Exercise details: Beginning with the first entry, print all the records exactly.

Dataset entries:
----------
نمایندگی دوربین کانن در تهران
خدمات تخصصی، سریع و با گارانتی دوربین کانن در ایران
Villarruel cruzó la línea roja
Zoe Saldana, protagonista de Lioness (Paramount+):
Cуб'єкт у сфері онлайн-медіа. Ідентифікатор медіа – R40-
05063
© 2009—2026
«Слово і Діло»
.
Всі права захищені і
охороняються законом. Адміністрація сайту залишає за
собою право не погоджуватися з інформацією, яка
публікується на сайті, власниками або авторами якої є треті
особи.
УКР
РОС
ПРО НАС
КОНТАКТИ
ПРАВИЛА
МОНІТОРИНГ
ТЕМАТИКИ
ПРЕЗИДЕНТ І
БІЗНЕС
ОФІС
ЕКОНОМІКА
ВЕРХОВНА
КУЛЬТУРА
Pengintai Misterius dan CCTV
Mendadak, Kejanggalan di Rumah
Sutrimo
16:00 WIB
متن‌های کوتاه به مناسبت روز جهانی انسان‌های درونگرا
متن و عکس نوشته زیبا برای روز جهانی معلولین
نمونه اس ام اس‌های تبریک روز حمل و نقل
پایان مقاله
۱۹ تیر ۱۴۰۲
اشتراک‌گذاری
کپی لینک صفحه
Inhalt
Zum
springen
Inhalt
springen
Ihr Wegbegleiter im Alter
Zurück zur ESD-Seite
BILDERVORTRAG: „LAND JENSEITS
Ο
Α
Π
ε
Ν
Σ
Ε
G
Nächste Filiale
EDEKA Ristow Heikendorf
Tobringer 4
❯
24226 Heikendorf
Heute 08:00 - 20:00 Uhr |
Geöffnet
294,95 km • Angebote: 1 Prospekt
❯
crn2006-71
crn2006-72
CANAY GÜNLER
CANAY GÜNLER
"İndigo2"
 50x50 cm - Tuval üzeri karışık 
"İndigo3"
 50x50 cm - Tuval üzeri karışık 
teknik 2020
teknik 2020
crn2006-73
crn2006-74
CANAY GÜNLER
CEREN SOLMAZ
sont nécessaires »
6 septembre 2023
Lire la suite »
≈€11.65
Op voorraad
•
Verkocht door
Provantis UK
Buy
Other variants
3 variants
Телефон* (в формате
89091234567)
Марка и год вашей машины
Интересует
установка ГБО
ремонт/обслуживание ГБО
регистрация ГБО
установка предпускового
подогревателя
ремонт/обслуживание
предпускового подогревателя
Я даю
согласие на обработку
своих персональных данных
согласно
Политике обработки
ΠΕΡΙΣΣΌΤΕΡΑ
----------
Result for this exercise:
نمایندگی دوربین کانن در تهران
خدمات تخصصی، سریع و با گارانتی دوربین کانن در ایران
Villarruel cruzó la línea roja
Zoe Saldana, protagonista de Lioness (Paramount+):
Cуб'єкт у сфері онлайн-медіа. Ідентифікатор медіа – R40-
05063
© 2009—2026
«Слово і Діло»
.
Всі права захищені і
охороняються законом. Адміністрація сайту залишає за
собою право не погоджуватися з інформацією, яка
публікується на сайті, власниками або авторами якої є треті
особи.
УКР
РОС
ПРО НАС
КОНТАКТИ
ПРАВИЛА
МОНІТОРИНГ
ТЕМАТИКИ
ПРЕЗИДЕНТ І
БІЗНЕС
ОФІС
ЕКОНОМІКА
ВЕРХОВНА
КУЛЬТУРА
Pengintai Misterius dan CCTV
Mendadak, Kejanggalan di Rumah
Sutrimo
16:00 WIB
متن‌های کوتاه به مناسبت روز جهانی انسان‌های درونگرا
متن و عکس نوشته زیبا برای روز جهانی معلولین
نمونه اس ام اس‌های تبریک روز حمل و نقل
پایان مقاله
۱۹ تیر ۱۴۰۲
اشتراک‌گذاری
کپی لینک صفحه
Inhalt
Zum
springen
Inhalt
springen
Ihr Wegbegleiter im Alter
Zurück zur ESD-Seite
BILDERVORTRAG: „LAND JENSEITS
Ο
Α
Π
ε
Ν
Σ
Ε
G
Nächste Filiale
EDEKA Ristow Heikendorf
Tobringer 4
❯
24226 Heikendorf
Heute 08:00 - 20:00 Uhr |
Geöffnet
294,95 km • Angebote: 1 Prospekt
❯
crn2006-71
crn2006-72
CANAY GÜNLER
CANAY GÜNLER
"İndigo2"
 50x50 cm - Tuval üzeri karışık 
"İndigo3"
 50x50 cm - Tuval üzeri karışık 
teknik 2020
teknik 2020
crn2006-73
crn2006-74
CANAY GÜNLER
CEREN SOLMAZ
sont nécessaires »
6 septembre 2023
Lire la suite »
≈€11.65
Op voorraad
•
Verkocht door
Provantis UK
Buy
Other variants
3 variants
Телефон* (в формате
89091234567)
Марка и год вашей машины
Интересует
установка ГБО
ремонт/обслуживание ГБО
регистрация ГБО
установка предпускового
подогревателя
ремонт/обслуживание
предпускового подогревателя
Я даю
согласие на обработку
своих персональных данных
согласно
Политике обработки
ΠΕΡΙΣΣΌΤΕΡΑ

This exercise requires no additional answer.